• [PROBLEM TO WORK ON] Set down only what runs from the line containing "Wybierz opcje [Wybierz opcje dla „Rzęsy w" through the last line of the data, exactly as it reads.

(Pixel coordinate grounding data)
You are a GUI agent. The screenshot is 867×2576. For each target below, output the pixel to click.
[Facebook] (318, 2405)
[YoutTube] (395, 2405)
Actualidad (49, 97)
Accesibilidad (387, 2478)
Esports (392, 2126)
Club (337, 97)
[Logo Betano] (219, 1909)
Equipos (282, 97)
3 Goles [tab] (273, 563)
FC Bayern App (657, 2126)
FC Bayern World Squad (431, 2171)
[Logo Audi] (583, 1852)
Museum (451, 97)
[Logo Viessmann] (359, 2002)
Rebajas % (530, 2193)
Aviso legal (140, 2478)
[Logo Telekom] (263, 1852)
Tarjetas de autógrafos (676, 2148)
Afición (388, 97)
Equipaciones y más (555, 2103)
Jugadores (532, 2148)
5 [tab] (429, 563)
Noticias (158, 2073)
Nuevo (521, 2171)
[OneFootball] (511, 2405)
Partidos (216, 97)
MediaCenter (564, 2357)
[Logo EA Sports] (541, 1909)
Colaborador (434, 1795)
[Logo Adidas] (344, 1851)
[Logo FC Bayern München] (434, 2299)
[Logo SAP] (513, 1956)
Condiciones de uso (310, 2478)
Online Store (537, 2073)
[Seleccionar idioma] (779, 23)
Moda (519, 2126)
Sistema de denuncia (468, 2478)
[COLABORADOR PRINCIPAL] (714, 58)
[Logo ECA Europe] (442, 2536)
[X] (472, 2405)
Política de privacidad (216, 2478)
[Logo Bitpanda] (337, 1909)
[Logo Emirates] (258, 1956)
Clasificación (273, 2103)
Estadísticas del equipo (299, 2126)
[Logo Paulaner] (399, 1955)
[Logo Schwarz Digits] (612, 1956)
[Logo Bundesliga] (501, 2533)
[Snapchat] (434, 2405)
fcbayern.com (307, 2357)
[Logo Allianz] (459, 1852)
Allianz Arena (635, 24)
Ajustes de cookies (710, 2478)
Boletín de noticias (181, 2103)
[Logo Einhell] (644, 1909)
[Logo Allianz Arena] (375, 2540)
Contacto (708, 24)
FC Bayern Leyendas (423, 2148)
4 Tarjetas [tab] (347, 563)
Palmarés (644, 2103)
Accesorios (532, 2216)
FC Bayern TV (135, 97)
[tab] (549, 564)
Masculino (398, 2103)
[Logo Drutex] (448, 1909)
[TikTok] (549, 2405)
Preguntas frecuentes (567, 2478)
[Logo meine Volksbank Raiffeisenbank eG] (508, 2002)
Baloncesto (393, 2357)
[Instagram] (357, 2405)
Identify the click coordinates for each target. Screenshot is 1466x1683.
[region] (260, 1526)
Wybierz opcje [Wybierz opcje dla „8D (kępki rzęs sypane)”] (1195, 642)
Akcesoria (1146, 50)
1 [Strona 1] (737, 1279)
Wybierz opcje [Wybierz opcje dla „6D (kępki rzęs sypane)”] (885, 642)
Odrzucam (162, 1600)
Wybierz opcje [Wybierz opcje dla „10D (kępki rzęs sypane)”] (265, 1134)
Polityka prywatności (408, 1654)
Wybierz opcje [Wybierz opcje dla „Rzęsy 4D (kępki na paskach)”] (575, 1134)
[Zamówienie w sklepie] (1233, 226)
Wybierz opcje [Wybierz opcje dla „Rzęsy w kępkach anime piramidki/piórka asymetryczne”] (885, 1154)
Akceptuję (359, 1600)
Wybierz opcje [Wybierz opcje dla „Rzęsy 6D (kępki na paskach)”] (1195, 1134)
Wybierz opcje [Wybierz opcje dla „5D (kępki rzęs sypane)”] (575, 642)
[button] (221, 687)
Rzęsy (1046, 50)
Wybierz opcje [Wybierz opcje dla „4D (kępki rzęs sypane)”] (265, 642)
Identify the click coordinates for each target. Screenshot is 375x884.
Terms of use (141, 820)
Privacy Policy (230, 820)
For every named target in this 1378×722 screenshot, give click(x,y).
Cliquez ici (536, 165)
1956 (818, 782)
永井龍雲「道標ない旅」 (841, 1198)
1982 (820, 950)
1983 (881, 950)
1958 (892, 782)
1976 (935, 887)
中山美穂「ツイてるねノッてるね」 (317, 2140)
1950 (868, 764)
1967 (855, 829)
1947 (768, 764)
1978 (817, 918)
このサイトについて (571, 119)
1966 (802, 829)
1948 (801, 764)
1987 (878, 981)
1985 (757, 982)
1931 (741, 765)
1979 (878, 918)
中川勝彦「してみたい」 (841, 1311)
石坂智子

• [EXPECTED OUTPUT]
Wybierz opcje [Wybierz opcje dla „Rzęsy w kępkach anime piramidki/piórka asymetryczne”] (885, 1154)
Akceptuję (359, 1600)
Wybierz opcje [Wybierz opcje dla „Rzęsy 6D (kępki na paskach)”] (1195, 1134)
Wybierz opcje [Wybierz opcje dla „5D (kępki rzęs sypane)”] (575, 642)
[button] (221, 687)
Rzęsy (1046, 50)
Wybierz opcje [Wybierz opcje dla „4D (kępki rzęs sypane)”] (265, 642)
Identify the click coordinates for each target. Screenshot is 375x884.
Terms of use (141, 820)
Privacy Policy (230, 820)
For every named target in this 1378×722 screenshot, give click(x,y).
Cliquez ici (536, 165)
1956 (818, 782)
永井龍雲「道標ない旅」 (841, 1198)
1982 (820, 950)
1983 (881, 950)
1958 (892, 782)
1976 (935, 887)
中山美穂「ツイてるねノッてるね」 (317, 2140)
1950 (868, 764)
1967 (855, 829)
1947 (768, 764)
1978 (817, 918)
このサイトについて (571, 119)
1966 (802, 829)
1948 (801, 764)
1987 (878, 981)
1985 (757, 982)
1931 (741, 765)
1979 (878, 918)
中川勝彦「してみたい」 (841, 1311)
石坂智子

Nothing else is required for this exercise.